甲子園の魔王

ルックバックの甲子園の魔王のネタバレレビュー・内容・結末

ルックバック(2024年製作の映画)
4.8

このレビューはネタバレを含みます

チケットを予約購入していたのに人身事故による電車の遅延で間に合わなくなり、緊急で代わりの劇場を探すも、上映館もそこまで多くない上に公開初日なこともあって都心部は席も埋まっていて、結局大雨のなか舞浜まで行かなければならなくなって鑑賞前はかなり萎えていたのだが、そんな曇天のような気分を晴らしてくれる良作だった。

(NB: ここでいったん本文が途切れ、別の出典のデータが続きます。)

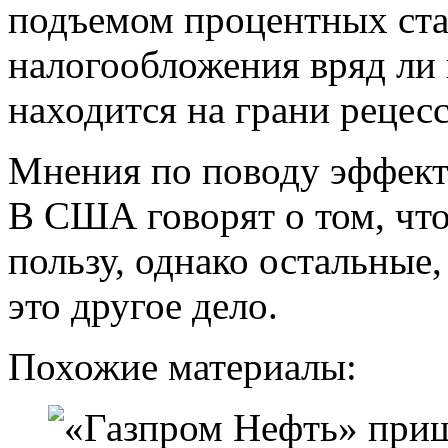
подъемом процентных ста
налогообложения вряд ли 
находится на грани рецес
Мнения по поводу эффект
В США говорят о том, чт
пользу, однако остальные
это другое дело.
Похожие материалы: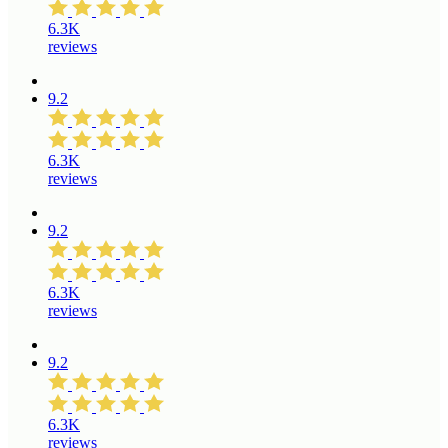
6.3K
reviews
9.2
6.3K
reviews
9.2
6.3K
reviews
9.2
6.3K
reviews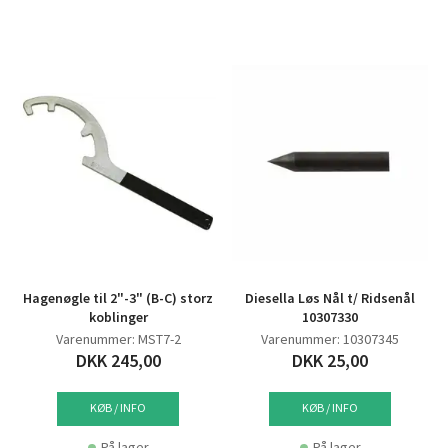
Hagenøgle til 2"-3" (B-C) storz
Diesella Løs Nål t/ Ridsenål
koblinger
10307330
Varenummer: MST7-2
Varenummer: 10307345
DKK 245,00
DKK 25,00
KØB / INFO
KØB / INFO
På lager
På lager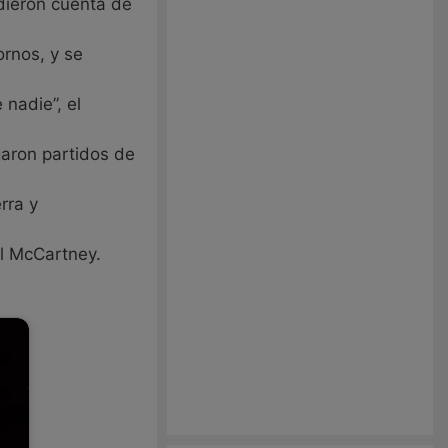
dieron cuenta de
rnos, y se
 nadie”, el
garon partidos de
rra y
l McCartney.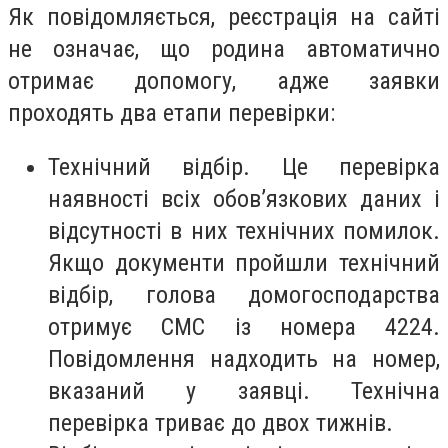
Як повідомляється, реєстрація на сайті
не означає, що родина автоматично
отримає допомогу, адже заявки
проходять два етапи перевірки:
Технічний відбір. Це перевірка
наявності всіх обов’язкових даних і
відсутності в них технічних помилок.
Якщо документи пройшли технічний
відбір, голова домогосподарства
отримує СМС із номера 4224.
Повідомлення надходить на номер,
вказаний у заявці. Технічна
перевірка триває до двох тижнів.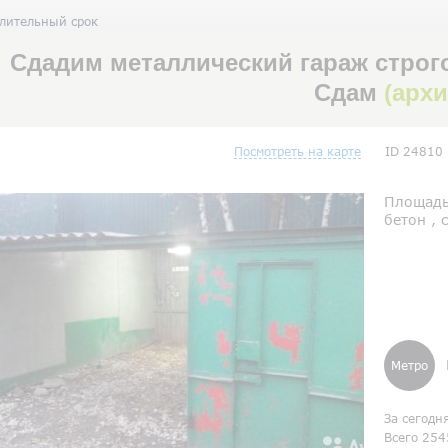
длительный срок
Сдадим металлический гараж строго
Сдам
(арх
Посмотреть на карте
ID 24810
Площадь 
бетон , 
Метро
За сегодн
Всего 254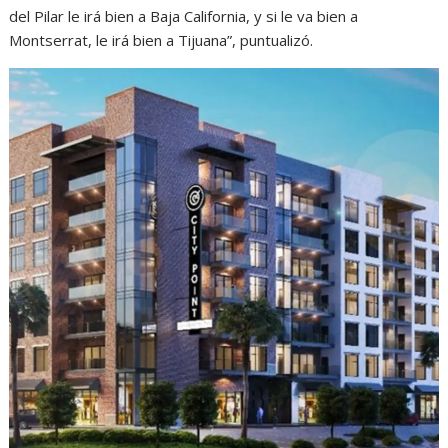
del Pilar le irá bien a Baja California, y si le va bien a
Montserrat, le irá bien a Tijuana”, puntualizó.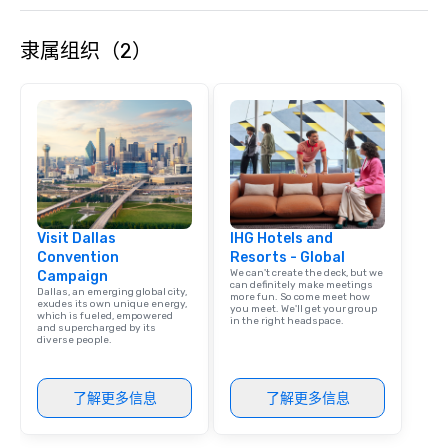
隶属组织（2）
Visit Dallas
IHG Hotels and
Convention
Resorts - Global
We can't create the deck, but we
Campaign
can definitely make meetings
Dallas, an emerging global city,
more fun. So come meet how
exudes its own unique energy,
you meet. We'll get your group
which is fueled, empowered
in the right headspace.
and supercharged by its
diverse people.
了解更多信息
了解更多信息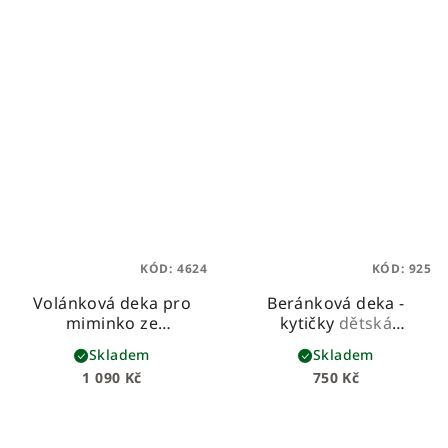
KÓD:
4624
KÓD:
925
Volánková deka pro
Beránková deka -
miminko ze
kytičky
dětská
sametového velvetu -
beránková deka z
Skladem
Skladem
bílá
prémiové bavlny a
1 090 Kč
750 Kč
hebkého beránka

俺も小学生から中学くらいまで漫画を描いていて、幼馴染の平田君と見せ合いっこをしていた。詳細はもうあんまり思い出せないけどシュール系のギャグ漫画ばかり描いていて、読んで笑わせたら勝ちというにらめっこルールで競っていたのを覚えている。比喩じゃなく血を吐くまで笑ったのはこの時くらいだと思うし、読んでくれる人を意識しながら描くのは楽しかった。この映画のラストの京本の笑顔に俺は平田君の笑顔を重ねて見てしまった(残念ながら平田君は京本とは似ても似つかない、シュタインズゲートのダルそっくりの容姿だが)。
結局俺は本気になれなくていつの間にか描くのを辞めてしまったけど、今でも子供相手に絵を描いたりするとやっぱり絵を描くの好きなんだなと感じる。この前衝動的にデッサンの本買っちゃったし、寝る前に頭に浮かんだ面白そうな話をiPhoneのメモに残したりするし、もうしばらくは「漫画描きたいな〜」とうっすら思いながら生きていくと思う。たぶんそういう創作やモノづくりに対する思いを捨てきれない人は俺以外にもいっぱいいて、だから『ルックバック』は多くの人に刺さって自分の物語のように感じられるんだろうね。

隣に座った女性が遅れて入ってきたんだけど目の前を横切った事を上映終了後にめちゃくちゃ申し訳なさそうに謝ってきて、俺は俺で「ア、イヤソンナ、ゼンゼンゼンゼン…」とゼンゼンゼミになってしまって、居た堪れなくなったのでばたばたと劇場を後にしたが、じんわりと余韻が残る映画だった。